椅子から立ち上がり、オフィスを飛び出した。廊下を下り、階段を下へ下へ、その先の別の廊下を下り、記録情報セキュリティ管理室(RAISA)の紋章付きの赤い扉に向かった。ドアを開け、不満を怒鳴り上げるつもりだったが、クレフは硬直してしまった。まさかこの二人の女性に逢うとは思っていなかった。

一人はアダムスだった。机の前に立って、”その他の申請”(クレフも、今週、”機動部隊通称変更届”の申請のために同じものを書いていた)を掴みながら、決まりの悪そうな顔で申し訳なさそうにしていた。

もう一人は、いつもこの机に割り当てられている運のないテックの後ろの、通信会議用スクリーンに映っている深刻な表情の女性で、スクリーン越しに話しかけてきた。
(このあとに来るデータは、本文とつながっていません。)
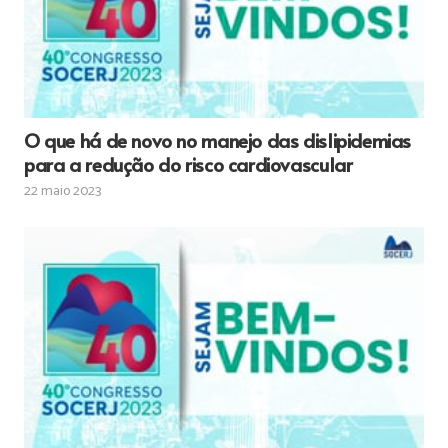
O que há de novo no manejo das dislipidemias
para a redução do risco cardiovascular
22 maio 2023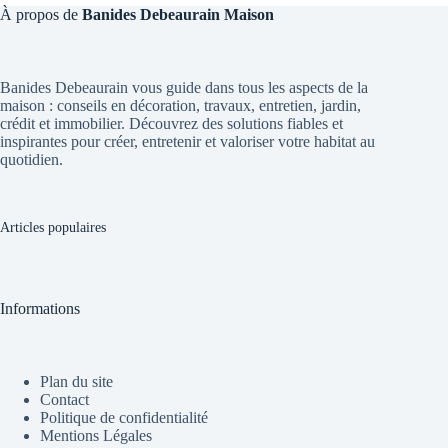
À propos de
Banides Debeaurain Maison
Banides Debeaurain vous guide dans tous les aspects de la
maison : conseils en décoration, travaux, entretien, jardin,
crédit et immobilier. Découvrez des solutions fiables et
inspirantes pour créer, entretenir et valoriser votre habitat au
quotidien.
Articles populaires
Informations
Plan du site
Contact
Politique de confidentialité
Mentions Légales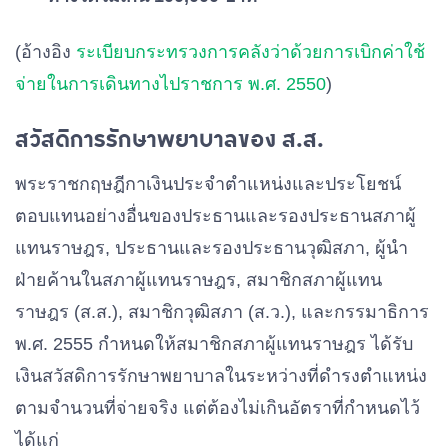
(อ้างอิง
ระเบียบกระทรวงการคลังว่าด้วยการเบิกค่าใช้
จ่ายในการเดินทางไปราชการ พ.ศ. 2550
)
สวัสดิการรักษาพยาบาลของ ส.ส.
พระราชกฤษฎีกาเงินประจำตำแหน่งและประโยชน์
ตอบแทนอย่างอื่นของประธานและรองประธานสภาผู้
แทนราษฎร, ประธานและรองประธานวุฒิสภา, ผู้นำ
ฝ่ายค้านในสภาผู้แทนราษฎร, สมาชิกสภาผู้แทน
ราษฎร (ส.ส.), สมาชิกวุฒิสภา (ส.ว.), และกรรมาธิการ
พ.ศ. 2555 กำหนดให้สมาชิกสภาผู้แทนราษฎร ได้รับ
เงินสวัสดิการรักษาพยาบาลในระหว่างที่ดำรงตำแหน่ง
ตามจำนวนที่จ่ายจริง แต่ต้องไม่เกินอัตราที่กำหนดไว้
ได้แก่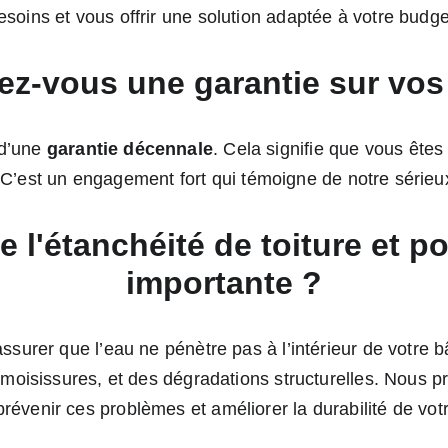
esoins et vous offrir une solution adaptée à votre budge
ez-vous une garantie sur vos
d’une 
garantie décennale
. Cela signifie que vous êtes
 C’est un engagement fort qui témoigne de notre sérieux
e l'étanchéité de toiture et po
importante ?
 assurer que l’eau ne pénètre pas à l’intérieur de votre
es moisissures, et des dégradations structurelles. Nous 
révenir ces problèmes et améliorer la durabilité de votre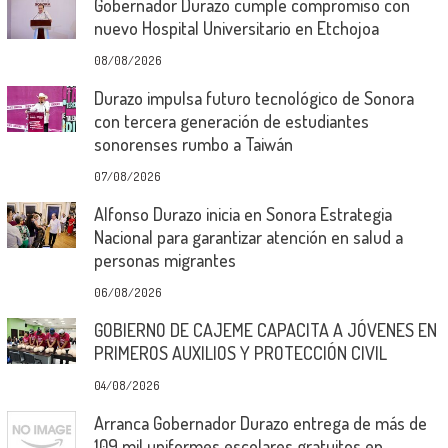
Gobernador Durazo cumple compromiso con
nuevo Hospital Universitario en Etchojoa
08/08/2026
Durazo impulsa futuro tecnológico de Sonora
con tercera generación de estudiantes
sonorenses rumbo a Taiwán
07/08/2026
Alfonso Durazo inicia en Sonora Estrategia
Nacional para garantizar atención en salud a
personas migrantes
06/08/2026
GOBIERNO DE CAJEME CAPACITA A JÓVENES EN
PRIMEROS AUXILIOS Y PROTECCIÓN CIVIL
04/08/2026
Arranca Gobernador Durazo entrega de más de
109 mil uniformes escolares gratuitos en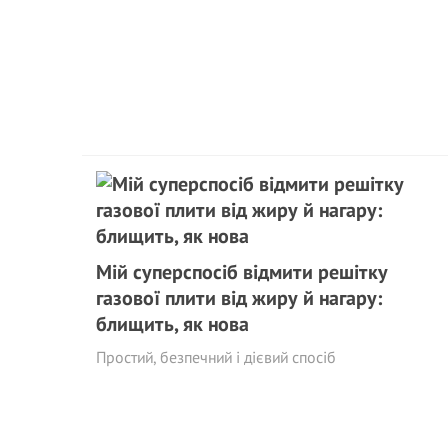
Мій суперспосіб відмити решітку
газової плити від жиру й нагару:
блищить, як нова
Простий, безпечний і дієвий спосіб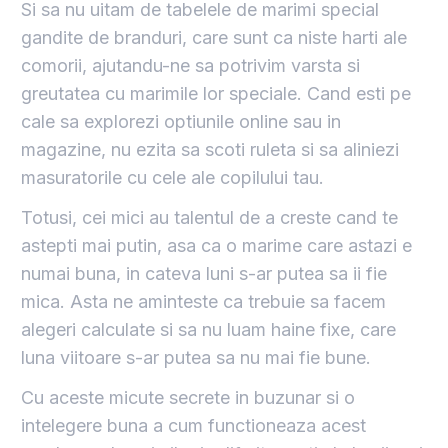
Si sa nu uitam de tabelele de marimi special
gandite de branduri, care sunt ca niste harti ale
comorii, ajutandu-ne sa potrivim varsta si
greutatea cu marimile lor speciale. Cand esti pe
cale sa explorezi optiunile online sau in
magazine, nu ezita sa scoti ruleta si sa aliniezi
masuratorile cu cele ale copilului tau.
Totusi, cei mici au talentul de a creste cand te
astepti mai putin, asa ca o marime care astazi e
numai buna, in cateva luni s-ar putea sa ii fie
mica. Asta ne aminteste ca trebuie sa facem
alegeri calculate si sa nu luam haine fixe, care
luna viitoare s-ar putea sa nu mai fie bune.
Cu aceste micute secrete in buzunar si o
intelegere buna a cum functioneaza acest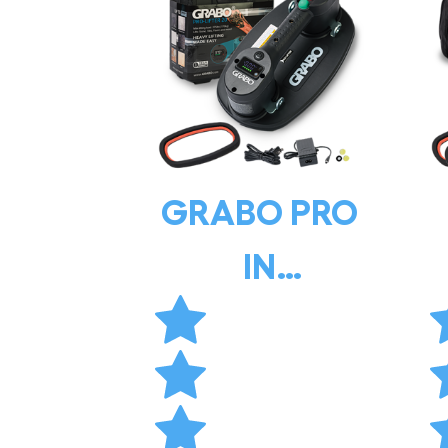
GRABO PRO
IN
HARDSHELL
CASE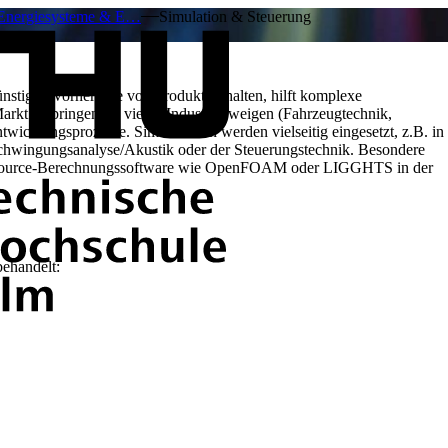
 Energiesysteme & E…
Simulation & Steuerung
ünstigen Vorhersage von Produktverhalten, hilft komplexe
rkt zu bringen. In vielen Industriezweigen (Fahrzeugtechnik,
twicklungsprozesse. Simulationen werden vielseitig eingesetzt, z.B. in
hwingungsanalyse/Akustik oder der Steuerungstechnik. Besondere
nsource-Berechnungssoftware wie OpenFOAM oder LIGGHTS in der
ehandelt: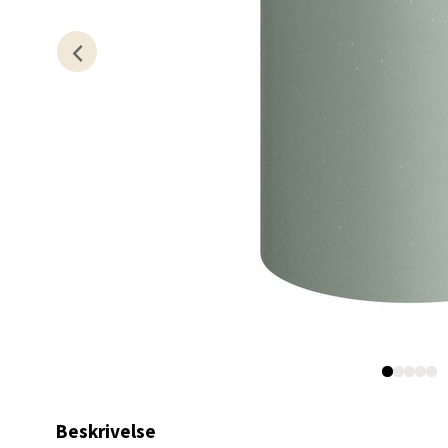
Åpent i
0 i bu
Kris
Lillem
Åpent i
0 i bu
Oslo
Erich 
Åpent i
0 i bu
Beskrivelse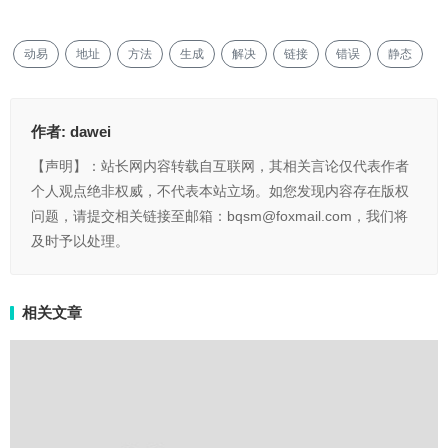
动易
地址
方法
生成
解决
链接
错误
静态
作者:
dawei
【声明】：站长网内容转载自互联网，其相关言论仅代表作者
个人观点绝非权威，不代表本站立场。如您发现内容存在版权
问题，请提交相关链接至邮箱：bqsm@foxmail.com，我们将
及时予以处理。
相关文章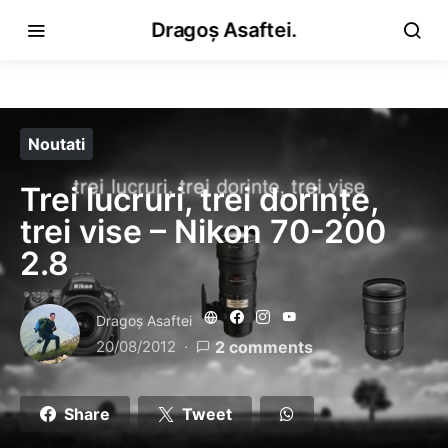
Dragoș Asaftei.
Noutati
Trei lucruri, trei dorințe,
trei vise – Nikon 70-200
2.8
Dragoş Asaftei
20/08/2012
2 comments
Share
Tweet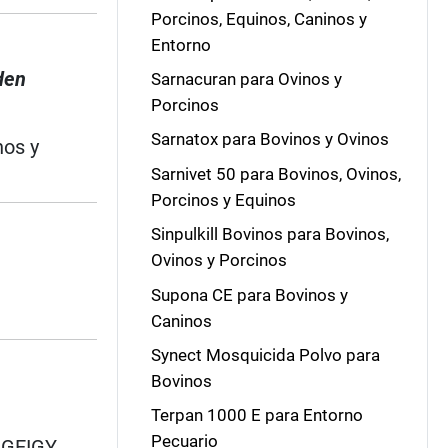
Porcinos, Equinos, Caninos y
Entorno
den
Sarnacuran para Ovinos y
Porcinos
Sarnatox para Bovinos y Ovinos
nos y
Sarnivet 50 para Bovinos, Ovinos,
Porcinos y Equinos
Sinpulkill Bovinos para Bovinos,
Ovinos y Porcinos
Supona CE para Bovinos y
Caninos
Synect Mosquicida Polvo para
Bovinos
Terpan 1000 E para Entorno
Pecuario
 GEIGY,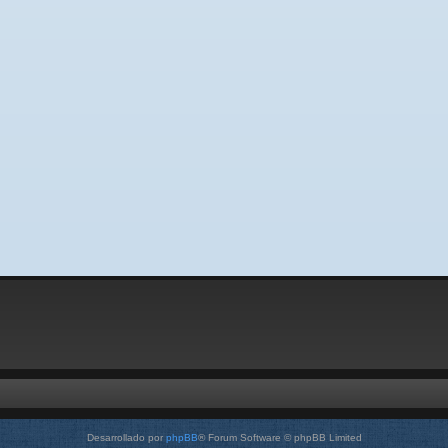
Desarrollado por
phpBB
® Forum Software © phpBB Limited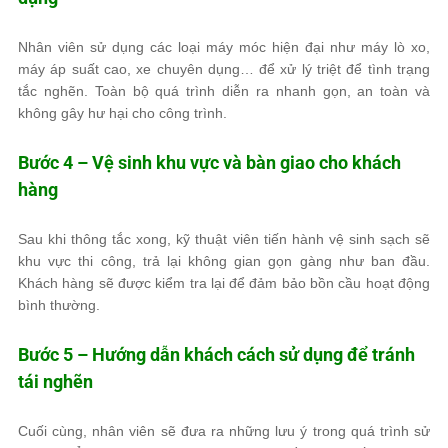
Nhân viên sử dụng các loại máy móc hiện đại như máy lò xo,
máy áp suất cao, xe chuyên dụng… để xử lý triệt để tình trạng
tắc nghẽn. Toàn bộ quá trình diễn ra nhanh gọn, an toàn và
không gây hư hại cho công trình.
Bước 4 – Vệ sinh khu vực và bàn giao cho khách
hàng
Sau khi thông tắc xong, kỹ thuật viên tiến hành vệ sinh sạch sẽ
khu vực thi công, trả lại không gian gọn gàng như ban đầu.
Khách hàng sẽ được kiểm tra lại để đảm bảo bồn cầu hoạt động
bình thường.
Bước 5 – Hướng dẫn khách cách sử dụng để tránh
tái nghẽn
Cuối cùng, nhân viên sẽ đưa ra những lưu ý trong quá trình sử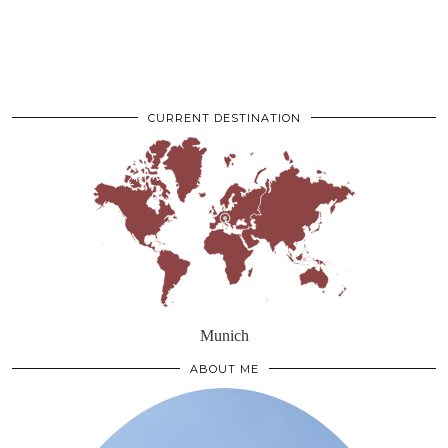
CURRENT DESTINATION
Munich
ABOUT ME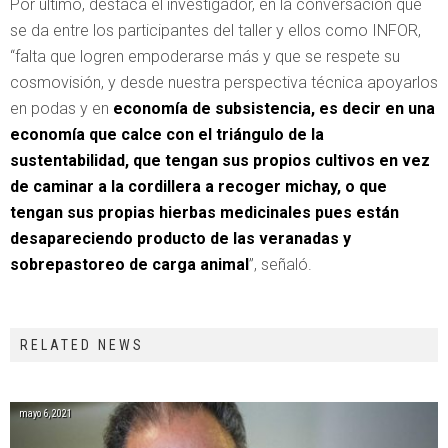
Por último, destaca el investigador, en la conversación que
se da entre los participantes del taller y ellos como INFOR,
“falta que logren empoderarse más y que se respete su
cosmovisión, y desde nuestra perspectiva técnica apoyarlos
en podas y en
economía de subsistencia, es decir en una
economía que calce con el triángulo de la
sustentabilidad, que tengan sus propios cultivos en vez
de caminar a la cordillera a recoger michay, o que
tengan sus propias hierbas medicinales pues están
desapareciendo producto de las veranadas y
sobrepastoreo de carga animal
”, señaló.
RELATED NEWS
mayo 6, 2021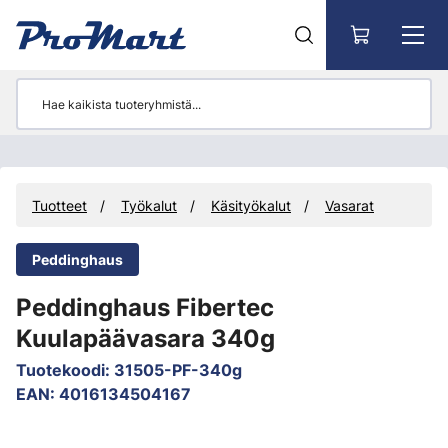
Siirry pääsisältöön
Tuotteet
Työkalut
Käsityökalut
Vasarat
Peddinghaus
Peddinghaus Fibertec
Kuulapäävasara 340g
Tuotekoodi
:
31505-PF-340g
EAN
:
4016134504167
Ohita kuvat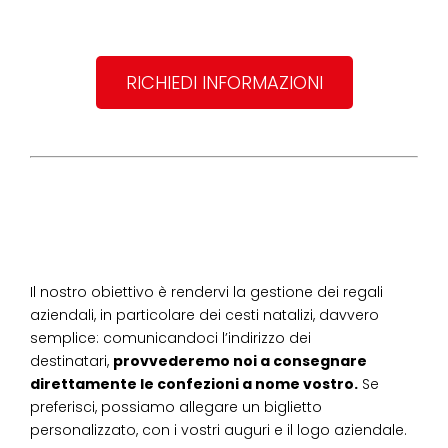
RICHIEDI INFORMAZIONI
Il nostro obiettivo è rendervi la gestione dei regali
aziendali, in particolare dei cesti natalizi, davvero
semplice: comunicandoci l’indirizzo dei
destinatari,
provvederemo noi a consegnare
direttamente le confezioni a nome vostro.
Se
preferisci, possiamo allegare un biglietto
personalizzato, con i vostri auguri e il logo aziendale.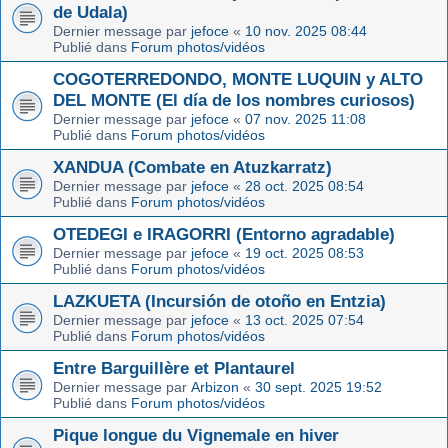
de Udala)
Dernier message par
jefoce
«
10 nov. 2025 08:44
Publié dans
Forum photos/vidéos
COGOTERREDONDO, MONTE LUQUIN y ALTO
DEL MONTE (El día de los nombres curiosos)
Dernier message par
jefoce
«
07 nov. 2025 11:08
Publié dans
Forum photos/vidéos
XANDUA (Combate en Atuzkarratz)
Dernier message par
jefoce
«
28 oct. 2025 08:54
Publié dans
Forum photos/vidéos
OTEDEGI e IRAGORRI (Entorno agradable)
Dernier message par
jefoce
«
19 oct. 2025 08:53
Publié dans
Forum photos/vidéos
LAZKUETA (Incursión de otoño en Entzia)
Dernier message par
jefoce
«
13 oct. 2025 07:54
Publié dans
Forum photos/vidéos
Entre Barguillère et Plantaurel
Dernier message par
Arbizon
«
30 sept. 2025 19:52
Publié dans
Forum photos/vidéos
Pique longue du Vignemale en hiver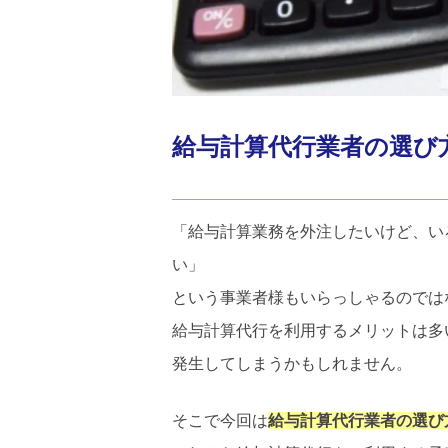
給与計算代行業者の選び
「給与計算業務を外注したいけど、い
い」
という事業者様もいらっしゃるのでは
給与計算代行を利用するメリットは多
発生してしまうかもしれません。
そこで今回は
給与計算代行業者の選び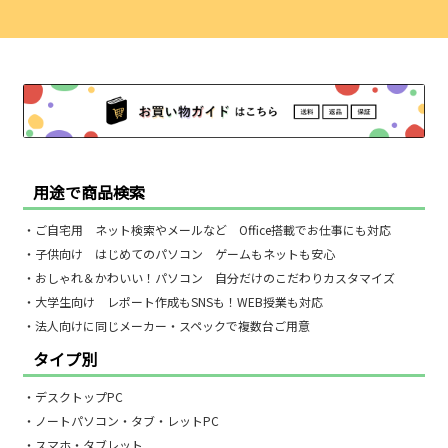
用途で商品検索
・ご自宅用 ネット検索やメールなど Office搭載でお仕事にも対応
・子供向け はじめてのパソコン ゲームもネットも安心
・おしゃれ＆かわいい！パソコン 自分だけのこだわりカスタマイズ
・大学生向け レポート作成もSNSも！WEB授業も対応
・法人向けに同じメーカー・スペックで複数台ご用意
タイプ別
・デスクトップPC
・ノートパソコン・タブ・レットPC
・スマホ・タブレット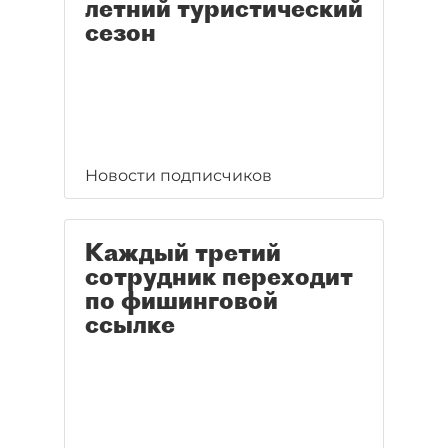
летний туристический
сезон
Новости подписчиков
Каждый третий
сотрудник переходит
по фишинговой
ссылке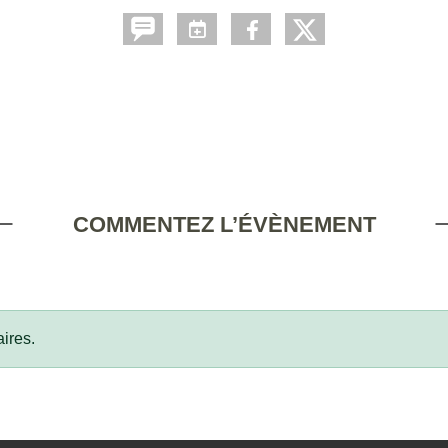
COMMENTEZ L’ÉVÈNEMENT
ires.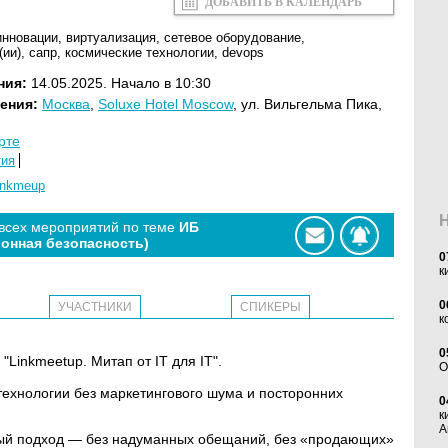
ДОБАВИТЬ В КАЛЕНДАРЬ
инновации
,
виртуализация
,
сетевое оборудование
,
(ии)
,
сапр
,
космические технологии
,
devops
ния:
14.05.2025. Начало в 10:30
ения:
Москва
,
Soluxe Hotel Moscow
, ул. Вильгельма Пика,
рте
тия
inkmeup
 всех мероприятий по теме
ИБ
онная безопасность)
0
к
0
УЧАСТНИКИ
СПИКЕРЫ
к
0
"Linkmeetup. Митап от IT для IT".
O
 технологии без маркетингового шума и посторонних
0
к
А
ный подход — без надуманных обещаний, без «продающих»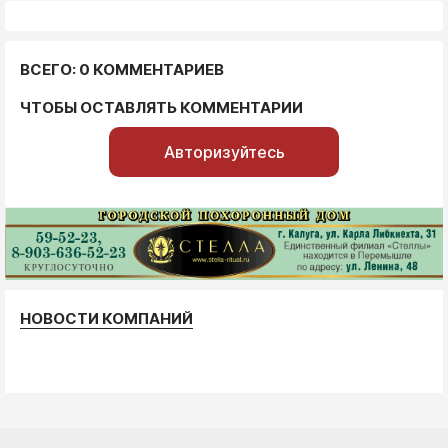
ВСЕГО: 0 КОММЕНТАРИЕВ
ЧТОБЫ ОСТАВЛЯТЬ КОММЕНТАРИИ
Авторизуйтесь
НОВОСТИ КОМПАНИЙ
「あー、ちょうど良かった。貴方も来ましたね。」マリア・ジョーンズ(RAISA責任者)は冷静に告げた。「さて、機動部隊Λ-2(”大人ぶったガキども”)の面々が全員揃いました。では、ちょっと話をさせてくださいね。私の大切な従業員を、オフィスのバカなイタズラや幼稚なゲームで草臥れさせるということは……」


金曜の朝のこと。アダムスとクレフは、武器庫へ銃を取りに行く所だった。

「オーライ、好きなのにしろ。」右腕の隆々たる二頭筋に翼の生えたダガーのタトゥーを彫れている、ハゲ気味の男が言った。「Mk-7が一丁、シリアルナンバーはA-59652-00、ショルダーホルスター一部、弾倉三筒、9 mm パラベラム弾100発。他には?」

「ないです。」アダムスはそっけなく言った。

「クール。なら、ここのサインを、それであんたは、クレフ博士、ここに機動部隊指揮官としてサインだ。」

クレフとアダムスは黙って応じた。

「オーライ、そしたら……」ハゲ気味の男は言った。「IDカードさえ、渡してくれれば、こいつをインベントリーに入力できる。」

クレフとアダムスは、沈黙のままIDを手渡した。

ハゲ気味男は陽気なチューンで口笛を吹きながら、カードをもぎ取った。だが、彼は釈然とせず眉間にしわを寄せた。男はもう一度スクリーンのデータを確認した。「おいおい、システムにエラーがあるようだ。あんた方のユニットの記号表示は取得できたが、通称がないんだ。」

「……それで問題ない。」クレフはそっけなく言った。

「イェァ、大したこたねえ。新しいMTFだったら、いつだってそうだ。」兵器係は言った。「自分のユニットのニックネームがわかってんなら、オレが入れてやってもいいんだが……」

「「いや…」」クレフとアダムス(機動部隊Λ-2(”名前が入力されていません”):副官)は二人ともそういった。